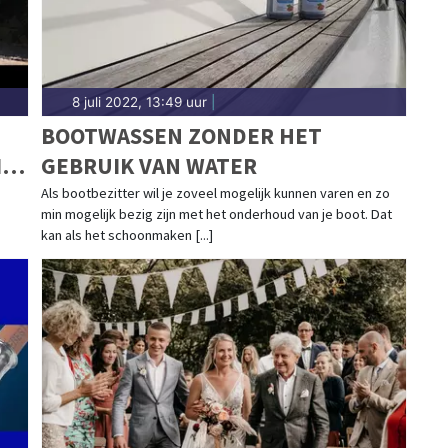
8 juli 2022, 13:49 uur
|
BOOTWASSEN ZONDER HET
IFE
GEBRUIK VAN WATER
Als bootbezitter wil je zoveel mogelijk kunnen varen en zo
min mogelijk bezig zijn met het onderhoud van je boot. Dat
kan als het schoonmaken [...]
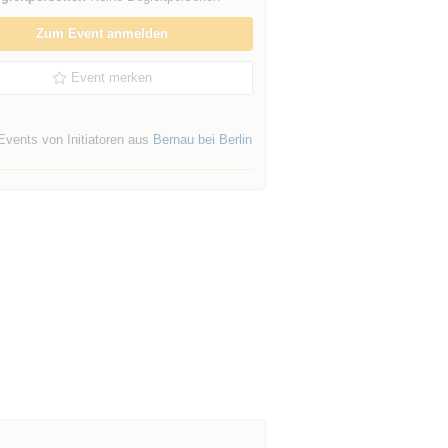
Zum Event anmelden
Event merken
Events von Initiatoren aus
Bernau bei Berlin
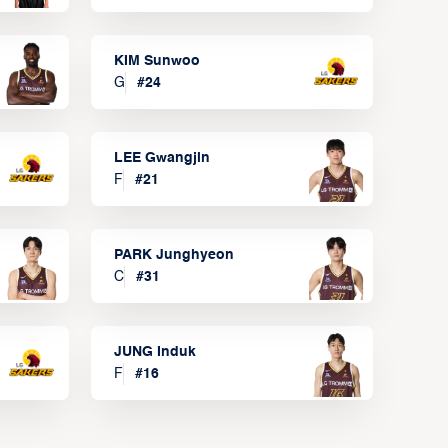
KIM Sunwoo
G
#
24
LEE Gwangjin
F
#
21
PARK Junghyeon
C
#
31
JUNG Induk
F
#
16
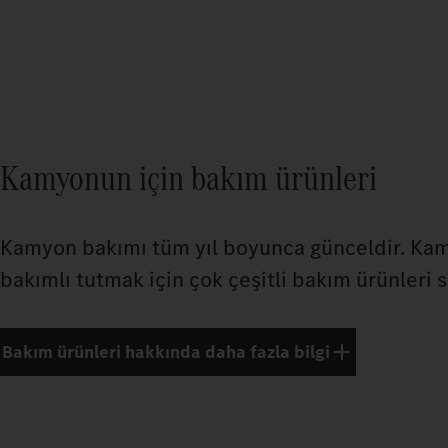
Kamyonun için bakım ürünleri
Kamyon bakımı tüm yıl boyunca günceldir. Ka
bakımlı tutmak için çok çeşitli bakım ürünleri 
Bakım ürünleri hakkında daha fazla bilgi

TASK TO CARRY OUT: Print each line of the listing exactly and include no pictures.

SOLUTION:
8 juli 2022, 13:49 uur
|
BOOTWASSEN ZONDER HET
IFE
GEBRUIK VAN WATER
Als bootbezitter wil je zoveel mogelijk kunnen varen en zo
min mogelijk bezig zijn met het onderhoud van je boot. Dat
kan als het schoonmaken [...]
Zum Event anmelden
Event merken
Events von Initiatoren aus
Bernau bei Berlin
KIM Sunwoo
G
#
24
LEE Gwangjin
F
#
21
PARK Junghyeon
C
#
31
JUNG Induk
F
#
16
Kamyonun için bakım ürünleri
Kamyon bakımı tüm yıl boyunca günceldir. Ka
bakımlı tutmak için çok çeşitli bakım ürünleri 
Bakım ürünleri hakkında daha fazla bilgi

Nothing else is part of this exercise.